Eravamo quattro amici al bar

Si chiamavano Michele, Tonino, Marco e Beppe.

Michele: allora. Io sono comunista ma alle prossime elezioni ce la prendiamo in quel posto. Che facciamo?

Tonino: Ehccchè facciamo. Che quelli l’niciucio a mangiare tuttinsieme l’hanno fatto. E non ce la caviamo più, non ce la caviamo.

Michele: E se cominciassimo a fare propaganda per te? Se vince il PD hai molta visibilità Se non vince la fai tu la vera opposizione nuova e sei ancora più visto e venendo da me in tv lo sono anche io.

Beppe: Io vi appoggio dalla piazza, basta che parliate del mio blog che ho i dvd da vendere.

Michele: E io in tv ti metto una bella rubrichetta di quelle che ti piacciono. Dove tu parli e spari merda su quelli che vuoi con battutine d’alemiane e senza contraddittorio. Che ne dici?

Marco: Ci sto. E ci faccio anche un libro dove parlo male di tutti, ma proprio di tutti. Bipartisan come sempre, a parte voi ovviamente.

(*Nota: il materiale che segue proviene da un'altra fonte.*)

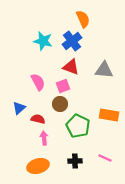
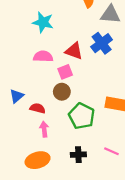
blue cross: (72, 41) -> (102, 43), moved
gray triangle: (104, 70) -> (110, 15), moved
pink semicircle: (38, 82) -> (43, 56), moved, turned -60

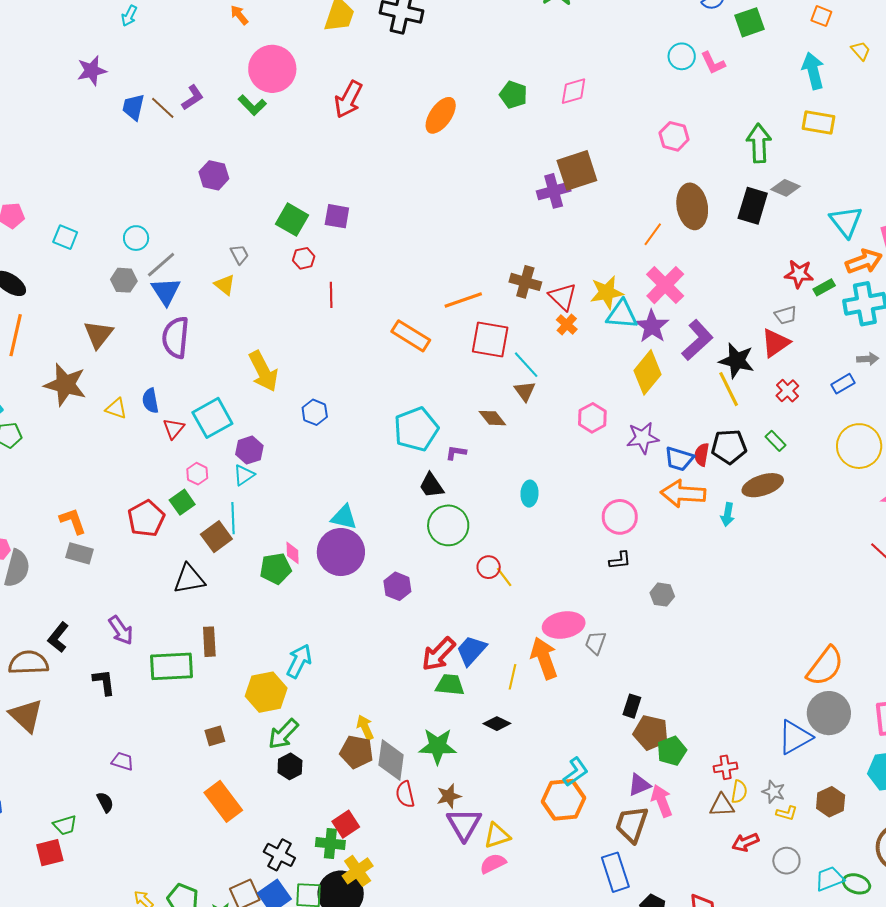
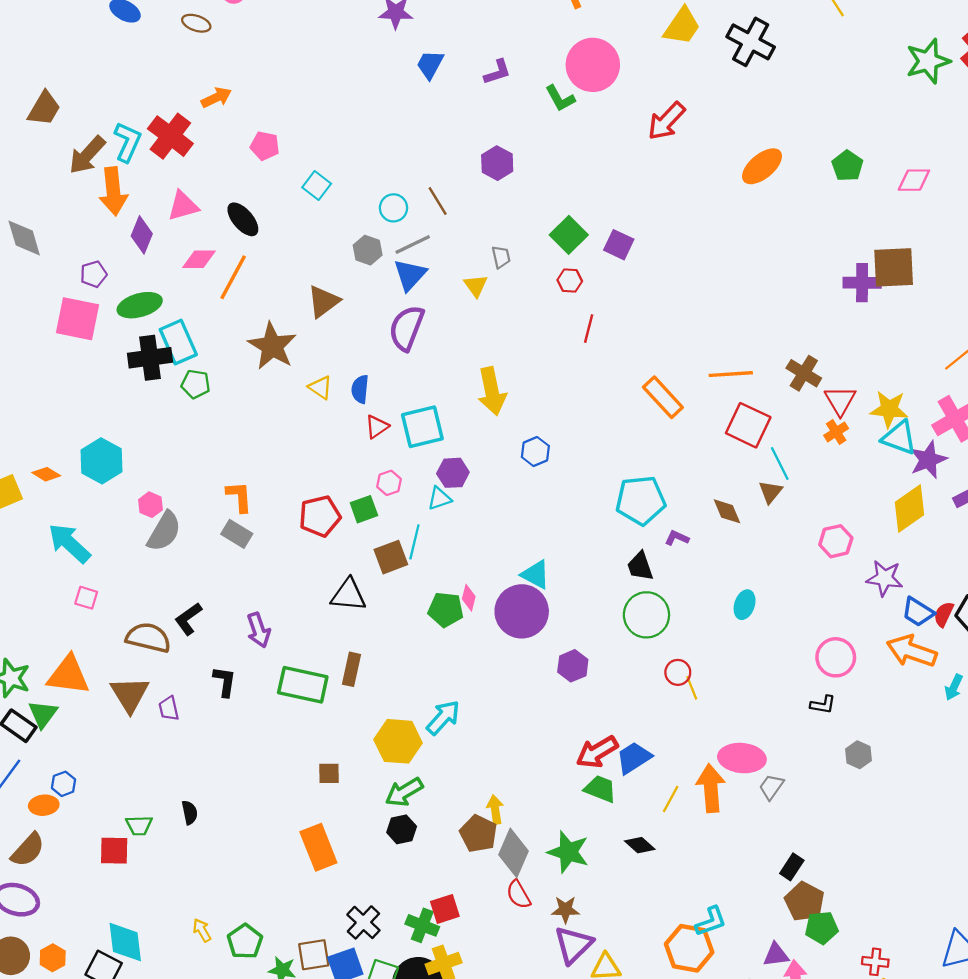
brown line: (163, 108) -> (438, 201), moved
purple trapezoid: (123, 761) -> (169, 709), moved, turned -135
red semicircle: (405, 794) -> (518, 894), turned -32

Tonino: Ecco, io dico che ecco io mi piace questo ruolo e tornare a fare il batman d’Italia. Macchèdicco Batman. Dico Superman.

Beppe: Io vi appoggio dalla piazza, basta che parliate del mio blog che ho i dvd da vendere.

Michele: Certo bisogna stare attenti di non fare cazzate o ci cancellano.

Marco: Io volevo dire che il prossimo presidente del Senato è mafioso. Chiunque sia. Basta cercare nel mio archivio, al bar ne avrà pure incontrato uno. No?

Tonino: No, no, no, no, no! E lo ridico: No!

Marco: Non sei d’accordo? Guarda che me lo segno e quando cambi idea di mostro il contraddittorio.

Tonino: No, è che no, facevo io le prove di opposizione. Che mi piace, direi.

Michele: è proprio quello che volevo dire. Magari quella cosa dilla da Fazio, metti nei casini i comici, dopo Luttazzi ti viene bene. O la dici negli incontri pubblici.

Beppe: Io vi appoggio dalla piazza, basta che parliate del mio blog che ho i dvd da vendere.

Michele: Ma dici sempre la stessa battuta?

Beppe: Da anni, ormai. Tanto la gente torna.

Marco: Quando iniziamo?

Michele: Facciamolo con delicatezza. Anzitutto merda su Mastella che tanto se la merita davvero. E costruiamone l’antagonista: l’onesto Tonino.

Tonino: EH! Guarda che io mi chiamo Di Pietro. Non dire che… io ti querelo.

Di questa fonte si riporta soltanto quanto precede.